David Cameron is becoming Isolated in Europe

Labour Party

David Cameron is about to head to Europe to discuss the growing crisis in the Eurozone.  He is planning on meeting with Herman Van Rompuy, President of the European Council, and Angela Merkel.

I can see this being an uncomfortable trip for Cameron; people from Merkel’s cabinet are already speaking out at against what they see as Cameron’s selfish and short-sighted thinking.

He also has to contend with his deputy Prime Minister ridiculing him in the most forthright terms for his stance towards the EU.

But what is Cameron’s stance on the Eurozone crisis, not to mention the EU itself?  His response to date has been less than clear.  Cameron recently stated he would like to see the European Union become more of a network, as opposed to becoming more integrated as Merkel is proposing.  The problem with this is Merkel’s proposals, whether you agree with them or not, are clear and understandable, where as for the life of me I don’t know what Cameron is talking about.  He waffles on about a less integrated Europe at a time when everyone else is saying that, if we want to avoid an even more serious financial collapse, the Eurozone countries are going to need to work more closely together.

It’s pretty obvious why Cameron is having such difficulties getting his point across.  Timothy Garton Ash made the astute observation that Cameron is working in a tri-partite coalition; Conservatives, Lib-Dems, and Euro-sceptics.  This has bound him to the fantasy of ‘repatriation of powers’, which has earned him the opprobrium of Europe’s heads of state.

It may turn out that treaties will need to be renegotiated, perhaps just within the Eurozone, so probably not affecting the United Kingdom.  It is clear, however, to me that Britain needs to be involved in these discussions.  What I’m certain of is that David Cameron is in no position to adequately represent British interests at the EU level.  He’s not only too confused, he’s also too much of a pariah.

President Van Rompuy Proves he is a Man of Vision

Labour Party

You may be forgiven for all the misconceptions you probably have about Herman Van Rompuy, the newish President of the European Council.  He didn’t get much coverage in the UK when he was Prime Minister of Belgium, and most of that written and said about him since becoming President has been negative, sometimes even insulting. 

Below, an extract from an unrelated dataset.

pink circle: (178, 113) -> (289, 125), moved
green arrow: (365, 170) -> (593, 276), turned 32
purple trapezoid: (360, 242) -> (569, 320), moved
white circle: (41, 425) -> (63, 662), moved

 President Van Rompuy spoke to the Socialist and Democrat Group this morning, and believe me he is far from lightweight.  His knowledge of economics is outstanding.  What is more, he is capable of strategic thinking and has a genuine vision for Europe, a vision much more in line with British views than you may expect.  President Van Rompuy sees the EU as a grouping of sovereign states with certain common objectives.  I’d certainly buy into that, as I’m sure would the vast majority of people in the UK, except perhaps those on the extreme margins of politics.

 The President showed a rare degree of radicalism this morning, all the more surprising as he is from the centre-right EPP family.  It was his support for the tax on financial transactions which finally convinced me that he is a man we could do business with.  When answering a question from fellow Belgian, Marc Tarabella, it became clear that President Van Rompuy not only supports the “Tobin” tax in principle, but as Belgian Prime Minister he implemented it on a national basis.  You may also be interested to know that the G20 is looking at such a tax and the IMF is preparing a report.    

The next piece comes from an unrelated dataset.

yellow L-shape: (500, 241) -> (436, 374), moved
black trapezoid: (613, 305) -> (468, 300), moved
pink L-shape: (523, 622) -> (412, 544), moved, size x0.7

 The economic issues obviouly revolved around the current downturn.  The President was unrepentant about the EU’s policy of protecting the internal market and the euro and the pursuit of inflationary measures.  He was, on the other hand, clear that we all need to return to balanced budgets in order to pursue social goals such as sustainable pensions and improved health care.  While I would not necessarily support his contention that we need balanced budgets to carry out a social programme, the President does, at least, believe in the social dimension of Europe.  He was also clear that the EU needs to ensure that the new EU 20:20 strategy is successful, unlike the previous Lisbon Strategy which did not achieve anything very much.

 Climate change was the other big topic.  Since Copenhagen has not moved anything forward, Europe needs to keep on working at this agenda.  There were several calls, including one from EPLP Leader Glenis Willmott, for green, sustainable jobs which President Van Rompuy supported wholeheartedly.     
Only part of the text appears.